● **Task prompt**
Retype, character for character, the line containing "して量子チップの大量生産技術の確保を目指しています。" along with each line after it through the end of the data, and only those.
[[ Available data, beginning ]]
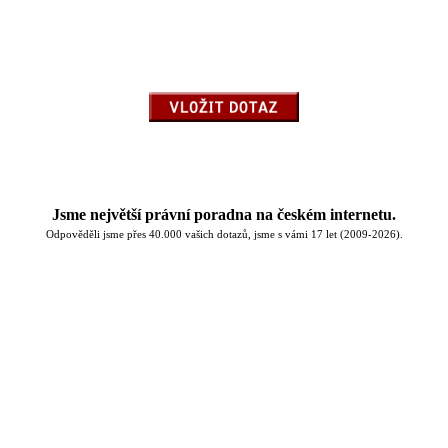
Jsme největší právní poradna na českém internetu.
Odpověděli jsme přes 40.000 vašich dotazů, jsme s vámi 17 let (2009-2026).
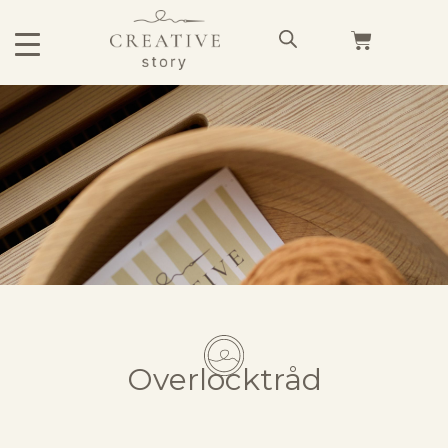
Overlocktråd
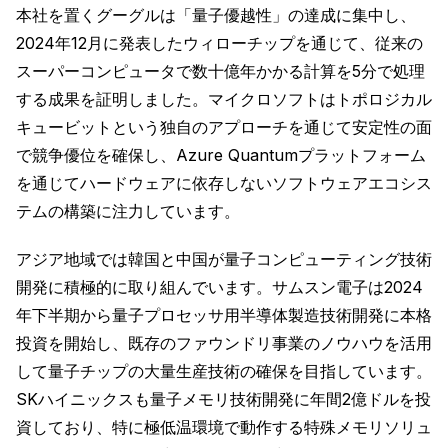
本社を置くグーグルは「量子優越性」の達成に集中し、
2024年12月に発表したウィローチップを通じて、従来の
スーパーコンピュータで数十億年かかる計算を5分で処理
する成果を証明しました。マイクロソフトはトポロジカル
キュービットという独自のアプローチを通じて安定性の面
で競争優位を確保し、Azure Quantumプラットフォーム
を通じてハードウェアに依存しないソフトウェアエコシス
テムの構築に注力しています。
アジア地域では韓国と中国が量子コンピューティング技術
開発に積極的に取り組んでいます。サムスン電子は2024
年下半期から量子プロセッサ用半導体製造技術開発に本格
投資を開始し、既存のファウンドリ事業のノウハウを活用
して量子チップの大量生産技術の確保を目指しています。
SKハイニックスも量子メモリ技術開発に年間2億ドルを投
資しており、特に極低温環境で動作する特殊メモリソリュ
[[ Available data, end ]]
● **The completed task**
して量子チップの大量生産技術の確保を目指しています。
SKハイニックスも量子メモリ技術開発に年間2億ドルを投
資しており、特に極低温環境で動作する特殊メモリソリュ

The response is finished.